Passwords are the worst

Alphanumeric passwords are an archaic security system that should be replaced immediately. They are so inconvenient, especially in a mobile world, that a lot of people simply forgo them entirely in favour of convenience. Complex passwords are hard to remember, therefore people use simple, easily guessable ones, or reuse the same one everywhere on the Internet. Sometimes both.

Students from Xi’an Jiaotong-Liverpool University in China published a study in 2018 where they explore the possibility of replacing traditional passwords with semantically-linked images for mobile devices. They basically show that arranging a set of images in a predefined fashion to unlock your mobile device is as secure as entering a passcode, easier to remember, and better adapted to touch screens. Great, right?

I think it’s an interesting concept, but swapping one input system for another is unlikely to solve the issue. No password system is secure if users simply opt out. From the study: 

Research by Micallef et al shows that over 64% of users chose not to secure or use an authentication system on their mobile devices. However, it has been suggested that users may not assign significance to the information existing on their mobile devices, other arguments, such as that made by [Micallef et al], suggest that users dislike the inconvenience of repeatedly unlocking their mobile devices.

Yikes. 

The trend over the last few years has been to implement biometric authentication on phones and other computers. Touch ID and Face ID are probably the two most well-known systems. If you use a Windows machine, you might be familiar with Windows Hello.

When Apple launched Face ID in 2017, they touted how secure it was. Sure, the identification system in action here is pretty much unparalleled. Unfortunately, it and almost all consumer-grade biometric recognition systems have a fatal flaw. Here’s an excerpt from the Apple support page for Face ID:

The probability that a random person in the population could look at your iPhone or iPad Pro and unlock it using Face ID is approximately 1 in 1,000,000 with a single enrolled appearance. As an additional protection, Face ID allows only five unsuccessful match attempts before a passcode is required.

And therein lies the problem. Even when users opt in to Face ID, they have to set up a backup solution in case the authentication fails. By default, the solution is a 4 digit PIN, which is not nearly as secure as biometric authentication. For one, the probability that someone will guess your passcode at random is 1 in 10,000, or 100 times more likely than unlocking your Face ID according to Apple’s own numbers. More so, if you have two working eyes, it is ridiculously easy to see someone’s passcode when they enter it, or even guess it from the smudges left on the screen. And even with Face ID on, iOS requires users to enter their passcode a lot. Glenn Fleishman wrote for Macworld (from 2016, but still accurate to my knowledge):

[iOS asks for a passcode when] restarting the device, five failed fingerprint [or facial] recognition attempts, receiving a remote lock command via Find My iPhone, enrolling new fingerprints in Touch ID [or appearances in Face ID], and not having been unlocked in any fashion in 48 hours.
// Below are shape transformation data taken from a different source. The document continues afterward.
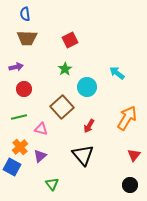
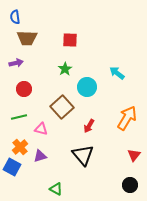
blue semicircle: moved 10 px left, 3 px down
red square: rotated 28 degrees clockwise
purple arrow: moved 4 px up
purple triangle: rotated 24 degrees clockwise
green triangle: moved 4 px right, 5 px down; rotated 24 degrees counterclockwise
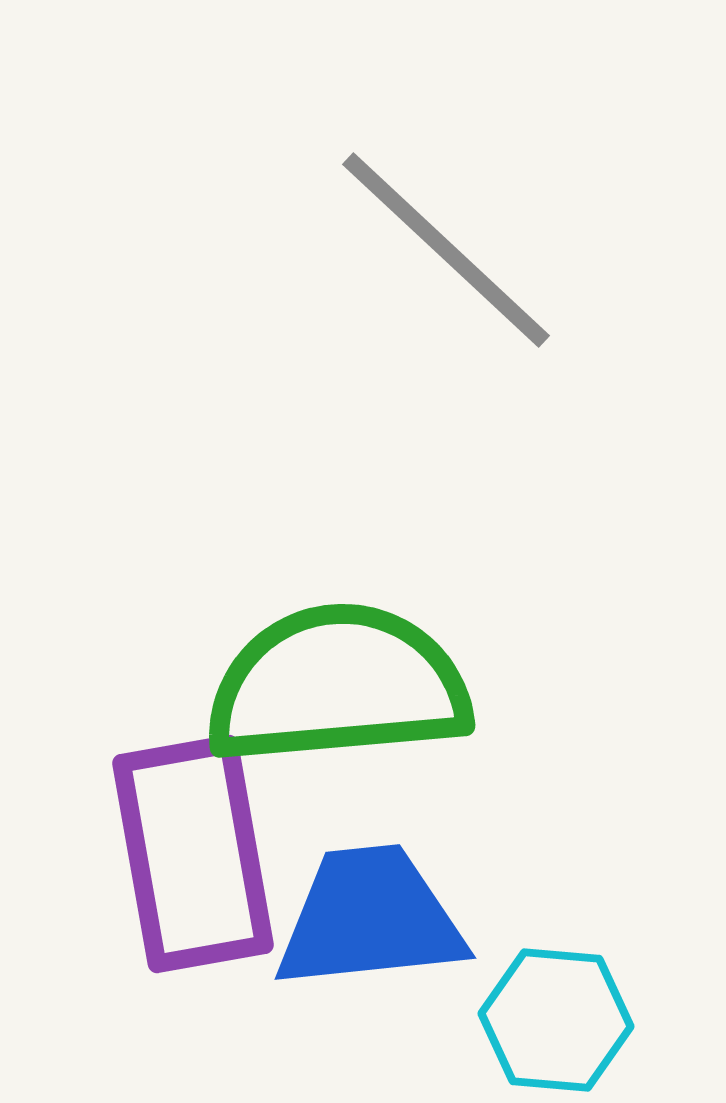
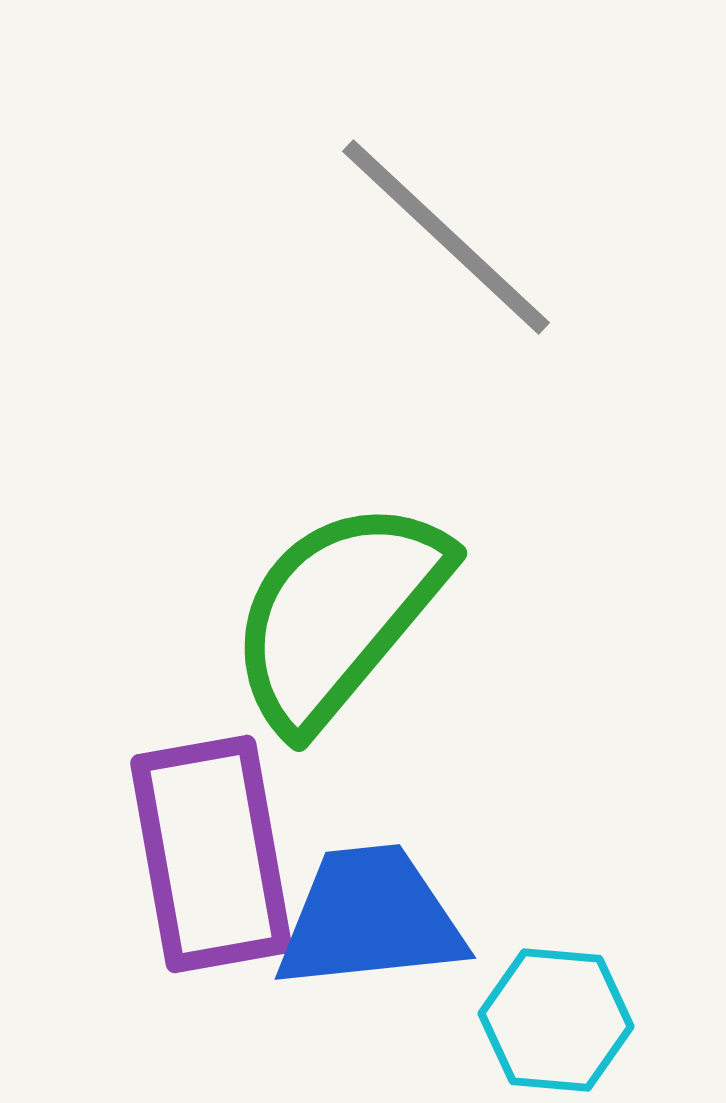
gray line: moved 13 px up
green semicircle: moved 71 px up; rotated 45 degrees counterclockwise
purple rectangle: moved 18 px right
The article mentions other, more obscure ways to trigger a passcode request. The main culprit, however, is definitely five failed attempts. This happens all the time on my Touch ID devices, and it seems to happen quite a bit with Face ID too.
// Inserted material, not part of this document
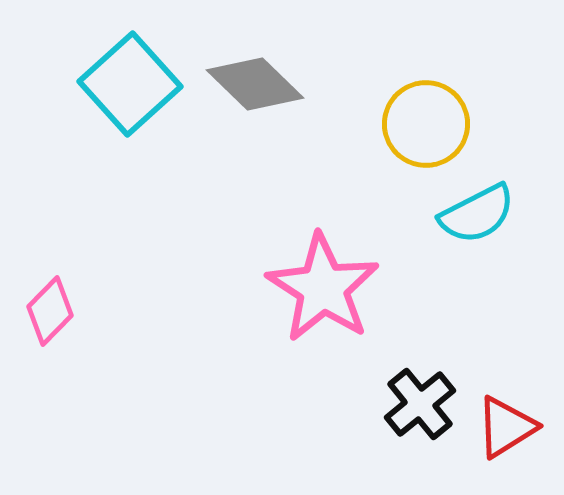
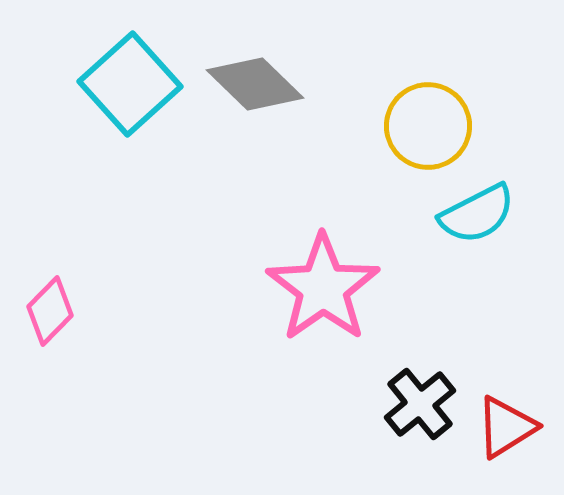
yellow circle: moved 2 px right, 2 px down
pink star: rotated 4 degrees clockwise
Here’s the thing: a machine is only as secure as its weakest authentication system. Imagine you spend thousands of dollars on a premium quality and practically impenetrable lock for the front door to the shed in your backyard but use a Master Lock that is lock-picked in two seconds for your back door. What crook is going to spend the time trying to concoct a plan to unlock the front door if they can essentially kick your back door in and make themselves at home?
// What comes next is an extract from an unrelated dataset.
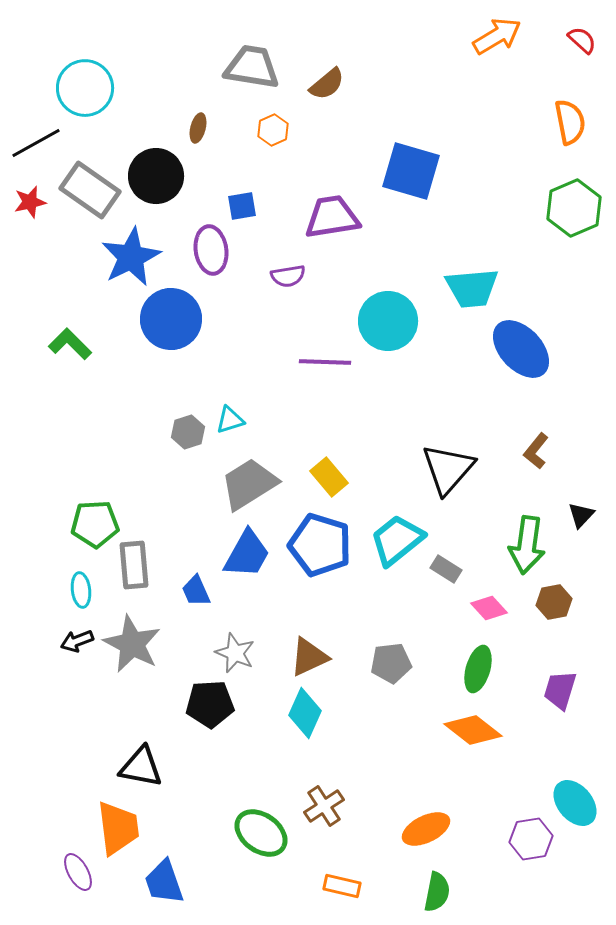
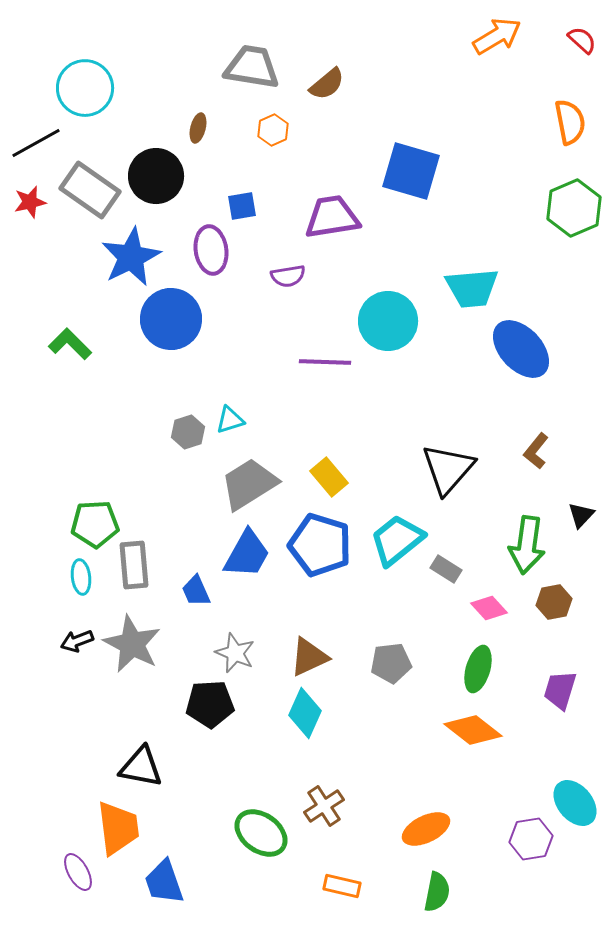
cyan ellipse at (81, 590): moved 13 px up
I think the days of using biometrics without requiring a backup PIN are probably still far off for two reasons. One, it’s currently impossible to lock yourself out of your device permanently as long as you remember your passcode. Without a passcode, any number of things could happen that would leave you without a means of getting in: you lose your Touch ID-registered fingers in an accident, you damage your fingerprints or your face in a fire, you need facial reconstructive surgery, etc. Two, the customer service and PR nightmare that would ensue when users start locking themselves out of their phones and computers. We’ll have to make do in the meantime, and no authentication method will revolutionize cybersecurity as long as we have Master Locks on our back doors.